# Time to set the clocks!



## pierfisher (Feb 16, 2009)

Sunday night March 8 it will be time to set the clocks foward 1 hour.
in two weeks it will be spring, better weather is comming. I getting the gear ready and buying some new rigs can,t wait to fish.


----------



## tm613 (Feb 23, 2009)

same here...respooled a few reels this weekend and cleaned up the tackle bag


----------



## RuddeDogg (Mar 20, 2004)

Yep, rods have been cleaned and waxed, reels respooled and I make my own rigs. Yep I'm chompin at the bit.


----------



## Surf City Angler (May 27, 2008)

better weather may be coming, but i'm more interested in the warmer water. It's still too damn cold for the fish.


----------



## the rhondel (Feb 6, 2003)

I sure hate losing that hour of sleep...we should just make DST year-round...the R


----------



## RuddeDogg (Mar 20, 2004)

Surf City Angler said:


> better weather may be coming, but i'm more interested in the warmer water. It's still too damn cold for the fish.

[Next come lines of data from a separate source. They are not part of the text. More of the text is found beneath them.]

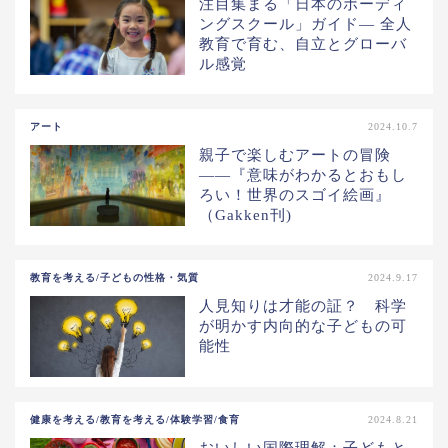
注目集まる「日本のボーディ
ングスクール」ガイド— 全人
教育で育む、自立とグローバ
ル感覚
アート
2024.10.7
親子で楽しむアートの冒険
——『意味がわかるとおもし
ろい！世界のスゴイ絵画』
（Gakken刊)
教育を考える/子どもの性格・気質
2024.9.17
人見知りは才能の証？ 科学
が明かす内向的な子どもの可
能性
健康を考える/教育を考える/体験学習/食育
2024.8.21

Yep I agree. But I really think season is gonna be like last year. Down here fishin was hit and miss at best. The upwelling came early and BAM it turned on full blast. Weather you were fishin from the surf or from a boat you were catchin and then POOF, it shut right down. I don't know. I do know one thing, fishin is NOT what it used to be here in these parts.


----------



## Surf City Angler (May 27, 2008)

RuddeDogg said:


> I do know one thing, fishin is NOT what it used to be here in these parts.

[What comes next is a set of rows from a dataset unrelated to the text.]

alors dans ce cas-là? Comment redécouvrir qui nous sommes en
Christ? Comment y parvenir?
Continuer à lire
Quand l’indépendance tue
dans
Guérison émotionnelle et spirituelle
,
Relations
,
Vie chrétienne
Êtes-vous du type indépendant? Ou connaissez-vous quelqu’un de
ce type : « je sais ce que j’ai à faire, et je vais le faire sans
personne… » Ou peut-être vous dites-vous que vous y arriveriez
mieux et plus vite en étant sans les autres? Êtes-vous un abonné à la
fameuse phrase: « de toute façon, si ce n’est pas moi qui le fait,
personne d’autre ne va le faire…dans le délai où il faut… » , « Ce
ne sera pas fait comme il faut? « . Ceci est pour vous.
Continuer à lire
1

That's what the old timers tell me. I've only been surf fishing for 5 years now. Last season was actually my best, but i think it has to do with me fishing alot more and also my experience level increasing.


----------



## RuddeDogg (Mar 20, 2004)

Well, I'm not an old timer......yet.........but I do know that we used to catch tide runner sized weakies and blues here all of the time. A 10-12lb or bigger weakie or blue off the local jetties was common place. Now...few and far between. The best year I EVER had for weakfish was 1998. At high tide on the Cape May Lewes ferry side jetty you would ALWAYS limit out with the weakies. July and August you would limit out with the blues and good sized to 2-4 lb range. Even striper and flounder you were doing great then year after year it dwindled and dwindled down to a few good fish here and there. it's starting to come back but it's really slow.


----------



## 1fishinmusician (Jun 8, 2005)

98 was a good year Dogg, I got a 14lb weakie off the end of the Emerson Ave. jetty, haven't caught one since...


----------



## RuddeDogg (Mar 20, 2004)

Hey brother, how goes it? Yep. Those years have gone by the way of the dodo.


----------



## pierfisher (Feb 16, 2009)

Saturday night for the time change...sorry


----------